Riprap (in North American English), also known as rip rap, rip-rap, shot rock, rock armour (in British English) or rubble, is human-placed rock or other hard, heavy, unconsolidated material used to protect shoreline structures against scour and water, wave, or ice erosion. Riprap is used to armor shorelines, streambeds, bridge abutments, foundational infrastructure supports and other shoreline structures against erosion. Common rock types used include granite and modular concrete blocks. Rubble from building and paving demolition is sometimes used, as well as specifically designed structures called tetrapods or similar concrete blocks.
Riprap is also used underwater to cap immersed tubes sunken on the seabed to be joined into an undersea tunnel.

== Design and installation ==
Riprap design takes into account the size and gradation of the rock, the thickness of the protective layer, water flow and wave conditions, the slope being protected and the characteristics of the underlaying soil. Rock size is commonly described using D50, which represents the median particle size in a graded riprap mixtures.

Riprap generally consists of a range of stone sizes rather than uniformly sized rocks. The stones are placed to form a stable protective layer while still allowing the water to move through the spaces between them. Where necessary, a granular filter layer or geotextile is installed beneath the riprap to reduce the loss of soil particles and help prevent the layer from being undermined.

The amount of riprap required for a project depends on surface area being protected and the specified thickness of the rock layer. These dimensions can be used to estimate the volume of material required, while the approximate weight depends on the bulk density of the selected rock.

== Environmental effects ==

=== Sediment effects ===
Riprap causes morphological changes in the riverbeds they surround. One such change is the reduction of sediment settlement in the river channel, which can lead to scouring of the river bed as well as coarser sediment particles. This can be combatted by increasing the distance between the pieces of riprap and using a variety of sizes.
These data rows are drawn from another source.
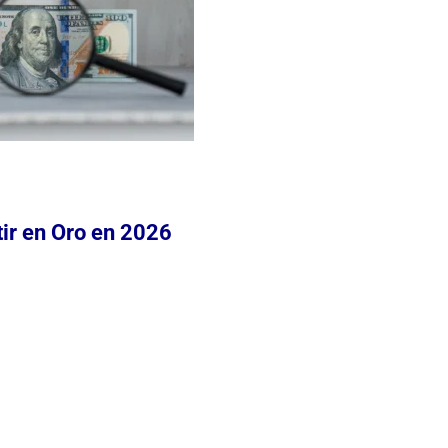
rtir en Oro en 2026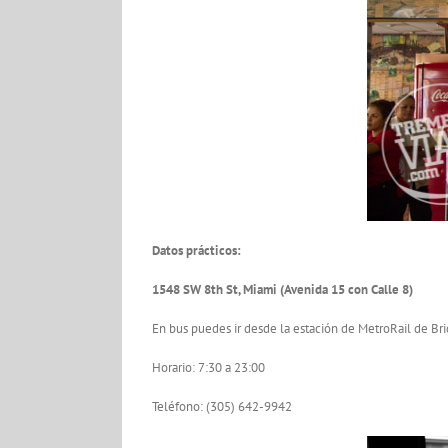
Datos prácticos:
1548 SW 8th St, Miami (Avenida 15 con Calle 8)
En bus puedes ir desde la estación de MetroRail de Brick
Horario: 7:30 a 23:00
Teléfono: (305) 642-9942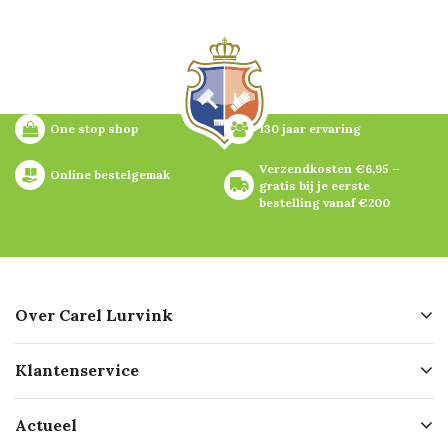
One stop shop
130 jaar ervaring
Verzendkosten €6,95 – 
Online bestelgemak
gratis bij je eerste 
bestelling vanaf €200
Over Carel Lurvink
Over ons
Klantenservice
Geschiedenis
Hofleverancier
Bestellen
Actueel
Missie
Bezorgen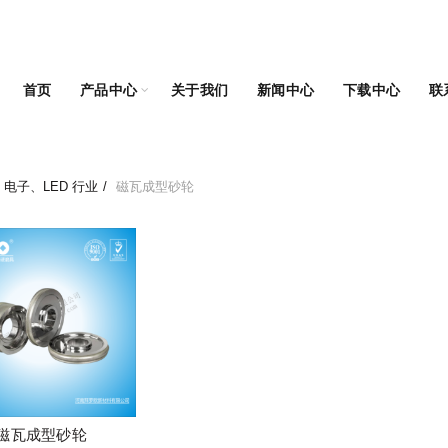
首页
产品中心
关于我们
新闻中心
下载中心
联
电子、LED 行业
磁瓦成型砂轮
磁瓦成型砂轮
阅读更多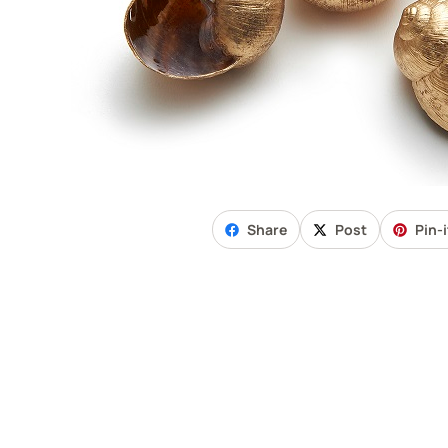
Share
Post
Pin-i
The usage of riprap may not even stop erosion, but simply move it downstream. Additionally, the soil beneath the riprap can be eroded if the rock was just placed on top without any buffer between the layers such as a geotextile fabric or smaller riprap (crushed stone).

=== Changes in organic material and the ecosystem ===
Riprap affects the amount of organic material in a waterbody by acting as a filter, catching wood and leaves before they can enter the water. Riprap also covers and prevents plants from growing through, which can reduce shade over the water.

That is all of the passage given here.